The Battle Of The Sexes

Republican U.S. presidential nominee Donald Trump speaks during the presidential town hall debate with Democratic U.S. presid
Republican U.S. presidential nominee Donald Trump speaks during the presidential town hall debate with Democratic U.S. presidential nominee Hillary Clinton at Washington University in St. Louis, Missouri, U.S., October 9, 2016. REUTERS/Shannon Stapleton

When I was a young child, I remember the made-for-TV tennis match between Bobbie Riggs and Billie Jean King, which was dubbed "The Battle of the Sexes." The dominant women's tennis player of that era easily defeated the aging male athlete after he did a lot of trash talking to the media.

That 1970s skirmish seems so quaint now in comparison to the coarsened political death match we are witnessing in the presidential debates. Male sexual privilege of an earlier era -- still alive in many industries today -- is finally on full display. The only silver lining I can see is that its exposure to the blinding light of national scrutiny may finally kill this centuries-old power play.

Donald Trump is clearly a genus of sexual predator that women have suffered through for decades. That is only one very big reason of many to reject his grab for power. He is also a racist, a xenophobic bigot against other religions and nationalities and a coward who dares criticize war heroes like John McCain and the Khan family while he himself eluded military service. There are many other vile behaviors he has exhibited in just the past year that would surely fill up this entire publication if we catalogued each and every one of them.

Trump is a sexist of epic proportions -- he bought beauty pageants to ogle the naked contestants backstage, he pursued sexual dalliances with married women for sport, he bought the silence of two ex wives in their large divorce settlements, he rates women openly based on their looks and, in a stunning display of inappropriateness, he has even spoken publicly about his daughter as a sexual object. On Howard Stern's radio show he agreed with the shock jock that Ivanka is "a piece of ass."
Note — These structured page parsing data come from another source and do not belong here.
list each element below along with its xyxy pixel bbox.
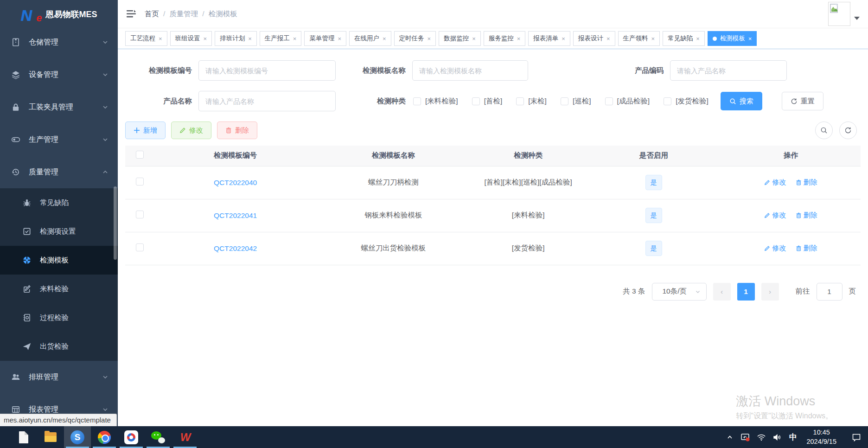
tab-data-monitor[interactable]: 数据监控× <box>439 31 481 46</box>
tab-team-settings[interactable]: 班组设置× <box>170 31 212 46</box>
action-center-icon[interactable] <box>849 426 863 448</box>
tab-production-picking[interactable]: 生产领料× <box>618 31 660 46</box>
checkbox-icon[interactable] <box>472 97 480 105</box>
add-button[interactable]: 新增 <box>125 122 166 139</box>
wechat-taskbar-icon[interactable] <box>145 426 172 448</box>
sogou-browser-taskbar-icon[interactable]: S <box>64 426 91 448</box>
sidebar-item-warehouse[interactable]: 仓储管理 <box>0 26 118 58</box>
checkbox-first[interactable]: [首检] <box>472 96 503 106</box>
tab-menu-management[interactable]: 菜单管理× <box>304 31 346 46</box>
template-code-link[interactable]: QCT2022040 <box>214 179 257 186</box>
notepad-taskbar-icon[interactable] <box>10 426 37 448</box>
close-icon[interactable]: × <box>696 35 700 42</box>
tab-service-monitor[interactable]: 服务监控× <box>484 31 526 46</box>
checkbox-shipment[interactable]: [发货检验] <box>664 96 708 106</box>
tray-volume-icon[interactable] <box>770 426 784 448</box>
tray-ime-indicator[interactable]: 中 <box>786 426 800 448</box>
sidebar-item-equipment[interactable]: 设备管理 <box>0 58 118 91</box>
sidebar-item-production[interactable]: 生产管理 <box>0 123 118 156</box>
sidebar-item-shipment-inspection[interactable]: 出货检验 <box>0 332 118 361</box>
close-icon[interactable]: × <box>159 35 162 42</box>
template-code-input[interactable] <box>198 60 336 81</box>
template-code-link[interactable]: QCT2022042 <box>214 244 257 252</box>
toggle-search-button[interactable] <box>815 122 833 139</box>
row-delete-link[interactable]: 删除 <box>796 244 817 253</box>
tab-report-design[interactable]: 报表设计× <box>573 31 615 46</box>
next-page-button[interactable]: › <box>761 283 779 301</box>
reset-button[interactable]: 重置 <box>782 92 823 110</box>
page-size-select[interactable]: 10条/页 <box>652 283 707 301</box>
close-icon[interactable]: × <box>383 35 386 42</box>
select-all-checkbox[interactable] <box>136 151 144 159</box>
row-delete-link[interactable]: 删除 <box>796 211 817 220</box>
row-checkbox[interactable] <box>136 178 144 186</box>
tab-report-list[interactable]: 报表清单× <box>528 31 570 46</box>
tray-cast-icon[interactable] <box>739 426 753 448</box>
search-button[interactable]: 搜索 <box>721 92 762 110</box>
product-name-input[interactable] <box>198 91 336 111</box>
delete-button[interactable]: 删除 <box>217 122 257 139</box>
current-page-button[interactable]: 1 <box>737 283 755 301</box>
row-checkbox[interactable] <box>136 243 144 251</box>
wps-taskbar-icon[interactable]: W <box>172 426 198 448</box>
checkbox-incoming[interactable]: [来料检验] <box>413 96 458 106</box>
tab-production-report[interactable]: 生产报工× <box>260 31 302 46</box>
file-explorer-taskbar-icon[interactable] <box>37 426 64 448</box>
close-icon[interactable]: × <box>472 35 476 42</box>
close-icon[interactable]: × <box>204 35 207 42</box>
tab-scheduled-tasks[interactable]: 定时任务× <box>394 31 436 46</box>
template-code-link[interactable]: QCT2022041 <box>214 211 257 219</box>
tab-common-defects[interactable]: 常见缺陷× <box>663 31 705 46</box>
sidebar-item-shift-management[interactable]: 排班管理 <box>0 361 118 393</box>
tray-chevron-up-icon[interactable] <box>723 426 737 448</box>
checkbox-icon[interactable] <box>413 97 421 105</box>
checkbox-icon[interactable] <box>605 97 613 105</box>
checkbox-finished[interactable]: [成品检验] <box>605 96 650 106</box>
hamburger-icon[interactable] <box>126 9 136 19</box>
breadcrumb-home[interactable]: 首页 <box>145 9 159 19</box>
sidebar-item-incoming-inspection[interactable]: 来料检验 <box>0 275 118 303</box>
sidebar-item-common-defects[interactable]: 常见缺陷 <box>0 188 118 217</box>
row-delete-link[interactable]: 删除 <box>796 178 817 187</box>
checkbox-icon[interactable] <box>561 97 568 105</box>
checkbox-icon[interactable] <box>664 97 671 105</box>
close-icon[interactable]: × <box>293 35 297 42</box>
sidebar-scrollbar[interactable] <box>114 186 117 260</box>
avatar[interactable] <box>828 2 850 26</box>
goto-page-input[interactable] <box>817 283 842 301</box>
close-icon[interactable]: × <box>606 35 610 42</box>
prev-page-button[interactable]: ‹ <box>713 283 731 301</box>
row-checkbox[interactable] <box>136 211 144 218</box>
close-icon[interactable]: × <box>748 35 752 42</box>
tray-wifi-icon[interactable] <box>754 426 768 448</box>
close-icon[interactable]: × <box>562 35 565 42</box>
user-dropdown-caret-icon[interactable] <box>854 17 860 20</box>
checkbox-icon[interactable] <box>516 97 524 105</box>
sidebar-item-inspection-template[interactable]: 检测模板 <box>0 246 118 275</box>
sidebar-item-process-inspection[interactable]: 过程检验 <box>0 303 118 332</box>
close-icon[interactable]: × <box>338 35 341 42</box>
sidebar-item-inspection-settings[interactable]: 检测项设置 <box>0 217 118 246</box>
remote-app-taskbar-icon[interactable] <box>118 426 145 448</box>
edit-button[interactable]: 修改 <box>171 122 211 139</box>
close-icon[interactable]: × <box>248 35 252 42</box>
close-icon[interactable]: × <box>517 35 521 42</box>
tab-inspection-template[interactable]: 检测模板× <box>708 31 757 46</box>
sidebar-item-quality[interactable]: 质量管理 <box>0 156 118 188</box>
sidebar-item-tooling[interactable]: 工装夹具管理 <box>0 91 118 123</box>
template-name-input[interactable] <box>412 60 528 81</box>
chrome-taskbar-icon[interactable] <box>91 426 118 448</box>
close-icon[interactable]: × <box>428 35 431 42</box>
refresh-table-button[interactable] <box>839 122 857 139</box>
close-icon[interactable]: × <box>651 35 655 42</box>
tab-online-users[interactable]: 在线用户× <box>349 31 391 46</box>
product-code-input[interactable] <box>670 60 787 81</box>
row-edit-link[interactable]: 修改 <box>764 244 786 253</box>
row-edit-link[interactable]: 修改 <box>764 211 786 220</box>
checkbox-patrol[interactable]: [巡检] <box>561 96 591 106</box>
checkbox-last[interactable]: [末检] <box>516 96 547 106</box>
tab-shift-plan[interactable]: 排班计划× <box>215 31 257 46</box>
row-edit-link[interactable]: 修改 <box>764 178 786 187</box>
tray-clock[interactable]: 10:45 2024/9/15 <box>802 428 841 446</box>
tab-process-flow[interactable]: 工艺流程× <box>125 31 167 46</box>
This is what an ugly American male looks like. This is what was not only tolerated but encouraged in the last generation when "Mad Men" ruled Madison Avenue and so many other offices around America, when female colleagues had to try breaking the glass ceiling while their male bosses or counterparts were trying to grab at their dresses and whatever else was within reach.
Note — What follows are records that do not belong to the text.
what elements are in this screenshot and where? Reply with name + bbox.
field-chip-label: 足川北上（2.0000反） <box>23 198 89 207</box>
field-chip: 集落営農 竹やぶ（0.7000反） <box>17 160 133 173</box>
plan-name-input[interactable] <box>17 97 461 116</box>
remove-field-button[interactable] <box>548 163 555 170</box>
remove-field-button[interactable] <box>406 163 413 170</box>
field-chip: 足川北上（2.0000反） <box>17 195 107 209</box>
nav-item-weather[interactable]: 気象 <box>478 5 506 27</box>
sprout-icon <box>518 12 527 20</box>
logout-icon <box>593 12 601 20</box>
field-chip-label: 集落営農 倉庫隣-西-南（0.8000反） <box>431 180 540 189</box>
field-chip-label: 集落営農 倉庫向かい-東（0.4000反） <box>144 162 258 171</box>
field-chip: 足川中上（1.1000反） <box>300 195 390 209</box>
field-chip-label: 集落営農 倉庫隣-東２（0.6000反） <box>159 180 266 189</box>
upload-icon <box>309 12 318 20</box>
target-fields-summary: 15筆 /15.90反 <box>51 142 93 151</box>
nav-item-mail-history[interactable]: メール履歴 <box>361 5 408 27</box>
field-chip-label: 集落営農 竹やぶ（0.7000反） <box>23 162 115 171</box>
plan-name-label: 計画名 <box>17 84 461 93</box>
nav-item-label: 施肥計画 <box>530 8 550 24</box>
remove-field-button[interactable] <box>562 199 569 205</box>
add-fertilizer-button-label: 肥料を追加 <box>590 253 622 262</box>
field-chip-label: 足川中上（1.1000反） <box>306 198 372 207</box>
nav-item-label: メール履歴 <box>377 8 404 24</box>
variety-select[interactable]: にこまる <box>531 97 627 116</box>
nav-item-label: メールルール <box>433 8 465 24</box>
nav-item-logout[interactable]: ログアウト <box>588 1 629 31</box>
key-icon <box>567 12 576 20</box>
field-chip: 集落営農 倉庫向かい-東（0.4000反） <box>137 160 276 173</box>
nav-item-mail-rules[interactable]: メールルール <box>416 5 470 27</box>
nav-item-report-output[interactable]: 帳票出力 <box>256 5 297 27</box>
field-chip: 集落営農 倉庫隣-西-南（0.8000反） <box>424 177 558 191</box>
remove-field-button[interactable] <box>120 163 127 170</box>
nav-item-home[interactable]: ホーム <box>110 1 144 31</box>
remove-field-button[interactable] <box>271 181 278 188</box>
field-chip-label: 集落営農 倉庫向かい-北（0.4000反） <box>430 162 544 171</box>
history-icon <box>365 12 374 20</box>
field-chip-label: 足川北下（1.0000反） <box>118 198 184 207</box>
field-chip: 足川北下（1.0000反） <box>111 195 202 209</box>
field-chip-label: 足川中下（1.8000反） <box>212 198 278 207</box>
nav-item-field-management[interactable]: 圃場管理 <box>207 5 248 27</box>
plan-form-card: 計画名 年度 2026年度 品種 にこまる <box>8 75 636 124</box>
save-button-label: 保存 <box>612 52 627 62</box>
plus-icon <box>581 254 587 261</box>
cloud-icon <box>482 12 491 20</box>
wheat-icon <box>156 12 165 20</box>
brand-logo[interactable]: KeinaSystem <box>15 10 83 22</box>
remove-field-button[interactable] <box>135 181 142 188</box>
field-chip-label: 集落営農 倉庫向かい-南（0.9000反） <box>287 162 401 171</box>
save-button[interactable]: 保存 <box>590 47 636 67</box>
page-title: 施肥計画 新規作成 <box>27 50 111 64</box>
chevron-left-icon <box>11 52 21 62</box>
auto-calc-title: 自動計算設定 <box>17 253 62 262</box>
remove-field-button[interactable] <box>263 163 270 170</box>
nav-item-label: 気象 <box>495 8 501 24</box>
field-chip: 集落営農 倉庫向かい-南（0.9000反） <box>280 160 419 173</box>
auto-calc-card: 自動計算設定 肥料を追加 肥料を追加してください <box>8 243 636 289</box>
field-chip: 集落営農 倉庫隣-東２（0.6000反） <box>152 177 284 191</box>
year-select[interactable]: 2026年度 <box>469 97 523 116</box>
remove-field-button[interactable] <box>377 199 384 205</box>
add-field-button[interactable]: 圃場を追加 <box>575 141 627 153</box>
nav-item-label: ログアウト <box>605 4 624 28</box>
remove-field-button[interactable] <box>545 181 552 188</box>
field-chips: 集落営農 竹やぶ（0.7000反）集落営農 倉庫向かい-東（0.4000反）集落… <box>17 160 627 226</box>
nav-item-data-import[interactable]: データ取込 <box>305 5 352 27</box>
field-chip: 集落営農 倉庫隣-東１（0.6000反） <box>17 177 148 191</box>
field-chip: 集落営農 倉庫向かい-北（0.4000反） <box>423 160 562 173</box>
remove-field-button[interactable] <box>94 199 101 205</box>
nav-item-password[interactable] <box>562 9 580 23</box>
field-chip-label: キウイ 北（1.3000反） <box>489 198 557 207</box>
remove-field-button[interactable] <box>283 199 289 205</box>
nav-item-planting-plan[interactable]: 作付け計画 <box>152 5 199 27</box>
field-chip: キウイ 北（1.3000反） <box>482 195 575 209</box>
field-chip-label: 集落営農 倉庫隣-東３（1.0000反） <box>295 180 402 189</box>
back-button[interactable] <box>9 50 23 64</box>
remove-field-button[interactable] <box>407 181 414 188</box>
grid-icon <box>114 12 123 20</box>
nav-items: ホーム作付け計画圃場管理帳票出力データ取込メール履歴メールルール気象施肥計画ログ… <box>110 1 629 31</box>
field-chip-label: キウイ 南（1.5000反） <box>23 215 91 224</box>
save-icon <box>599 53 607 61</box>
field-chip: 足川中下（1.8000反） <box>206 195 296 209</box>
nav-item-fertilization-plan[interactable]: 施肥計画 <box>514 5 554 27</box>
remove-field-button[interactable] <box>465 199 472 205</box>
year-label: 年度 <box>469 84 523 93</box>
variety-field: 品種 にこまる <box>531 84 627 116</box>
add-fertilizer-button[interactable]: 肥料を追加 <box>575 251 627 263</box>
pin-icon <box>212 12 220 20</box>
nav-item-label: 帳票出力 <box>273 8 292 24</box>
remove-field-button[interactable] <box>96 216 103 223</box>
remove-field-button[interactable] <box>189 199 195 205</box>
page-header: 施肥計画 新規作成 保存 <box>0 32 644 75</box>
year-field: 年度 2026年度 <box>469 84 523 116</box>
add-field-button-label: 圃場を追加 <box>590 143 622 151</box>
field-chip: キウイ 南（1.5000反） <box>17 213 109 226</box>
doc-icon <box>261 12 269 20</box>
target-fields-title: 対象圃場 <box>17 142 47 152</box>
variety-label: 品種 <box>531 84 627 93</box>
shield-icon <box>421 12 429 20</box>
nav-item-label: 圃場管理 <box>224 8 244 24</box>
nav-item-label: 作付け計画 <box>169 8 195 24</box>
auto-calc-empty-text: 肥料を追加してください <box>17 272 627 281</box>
Like many fathers of daughters, I have been hard-pressed to explain this sad history to my children. When my daughters ask me about Bill Clinton and the accusations hurled at him by Trump and his surrogates, I try to explain that while the former president in his personal life was himself a predator, at least he had many redeeming values and that he was a strong president nonetheless. But it's painful to have to engage in this moral relativism when so much is at stake. Besides, it's not Bill Clinton running in 2016, it's his long-suffering wife, Hillary, who is this country's best hope of giving young women a role model and an inspiration that they, too, can grow up and be president one day.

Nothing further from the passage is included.